Why do companies buy back their own shares? It is generally regarded as a tax efficient, legitimate use of surplus cash. Bought back shares reduces the share count, thereby increasing earnings per share. However, an increasing numbers of companies are, in effect, borrowing to buy back shares. This also creates the desired effect as long as the cost of borrowing is not higher than the EPS enhancement effect. These calculations change as interest rates rise. As companies approach “optimal” gearing meaning they cannot comfortably borrow more, the cash and earnings flowing through the business has a larger determining effect on their ability to maintain buy-back levels. If earnings were to fall, for any reason, then US companies would have less cash on hand to buy-back shares, reducing the most important source of buying activity in the US stock-market.
Moving on, close watchers of markets speak often of leadership and rotation: these are somewhat opposite phenomena. Leadership is when a group of stocks or a sector is accountable for the bulk of the rise in a market, normally an equity market. Leadership is good for investors who follow momentum (as market capitalisation ETF’s tacitly do). Rotation takes place when sectors or groups of stocks pass the baton in terms of index contribution. Rotation secures market breadth but leadership can result in markets becoming narrow. Narrowness ultimately fails, as it has just done, when a smaller number of constituents account for substantially all the gains, then capital gravitates towards them and momentum takes over often resulting in overvaluation. We have seen this take place in the US in and around the FAANG (Facebook, Amazon, Apple, Netflix Google) group of companies. A recent note pointed the assumptions required to justify Amazon’s lofty valuation around its year’s high of US$2050 on the 4th of September.

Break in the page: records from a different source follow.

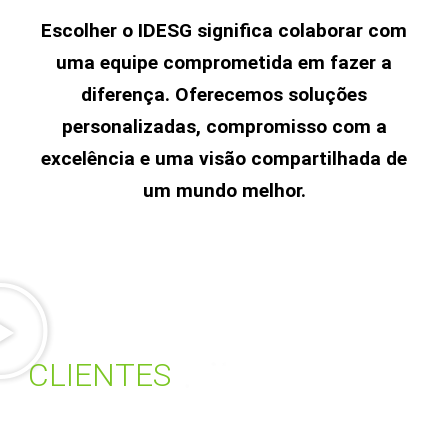
Escolher o IDESG significa colaborar com
uma equipe comprometida em fazer a
diferença. Oferecemos soluções
personalizadas, compromisso com a
excelência e uma visão compartilhada de
um mundo melhor.
CLIENTES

In the human body, our internals move towards purgative events, an analogy that can be drawn into markets.
Nothing stands still for long in investment. The variables move and effect each other in different ways: what George Soros calls reflexivity. Here, at the last, comes the positive point. As leverage is drawn out of the markets, room for rallies is created. If weakening economic fundamentals combine with moves to slow the tightening in financial conditions, the US dollar may lose ground. That creates room for differential performance that favours Emerging over Developed markets and plausibly sets off a long wave in which the US begins to underperform the rest of the world. A few months of turmoil beget ten years of opportunities for a global portfolio.